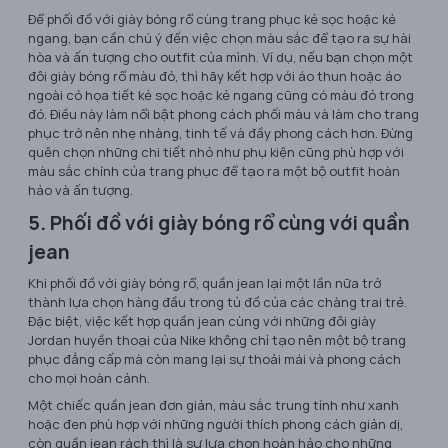
Để phối đồ với giày bóng rổ cùng trang phục kẻ sọc hoặc kẻ
ngang, bạn cần chú ý đến việc chọn màu sắc để tạo ra sự hài
hòa và ấn tượng cho outfit của mình. Ví dụ, nếu bạn chọn một
đôi giày bóng rổ màu đỏ, thì hãy kết hợp với áo thun hoặc áo
ngoài có họa tiết kẻ sọc hoặc kẻ ngang cũng có màu đỏ trong
đó. Điều này làm nổi bật phong cách phối màu và làm cho trang
phục trở nên nhẹ nhàng, tinh tế và đầy phong cách hơn. Đừng
quên chọn những chi tiết nhỏ như phụ kiện cũng phù hợp với
màu sắc chính của trang phục để tạo ra một bộ outfit hoàn
hảo và ấn tượng.
5. Phối đồ với giày bóng rổ cùng với quần
jean
Khi phối đồ với giày bóng rổ, quần jean lại một lần nữa trở
thành lựa chọn hàng đầu trong tủ đồ của các chàng trai trẻ.
Đặc biệt, việc kết hợp quần jean cùng với những đôi giày
Jordan huyền thoại của Nike không chỉ tạo nên một bộ trang
phục đẳng cấp mà còn mang lại sự thoải mái và phong cách
cho mọi hoàn cảnh.
Một chiếc quần jean đơn giản, màu sắc trung tính như xanh
hoặc đen phù hợp với những người thích phong cách giản dị,
còn quần jean rách thì là sự lựa chọn hoàn hảo cho những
————
**WHAT TO PRODUCE:** Reproduce exactly every line between the line with "Đặc biệt, việc" and the last line of the records above, both included.

**REPLY TO THE EXERCISE:**
Đặc biệt, việc kết hợp quần jean cùng với những đôi giày
Jordan huyền thoại của Nike không chỉ tạo nên một bộ trang
phục đẳng cấp mà còn mang lại sự thoải mái và phong cách
cho mọi hoàn cảnh.
Một chiếc quần jean đơn giản, màu sắc trung tính như xanh
hoặc đen phù hợp với những người thích phong cách giản dị,
còn quần jean rách thì là sự lựa chọn hoàn hảo cho những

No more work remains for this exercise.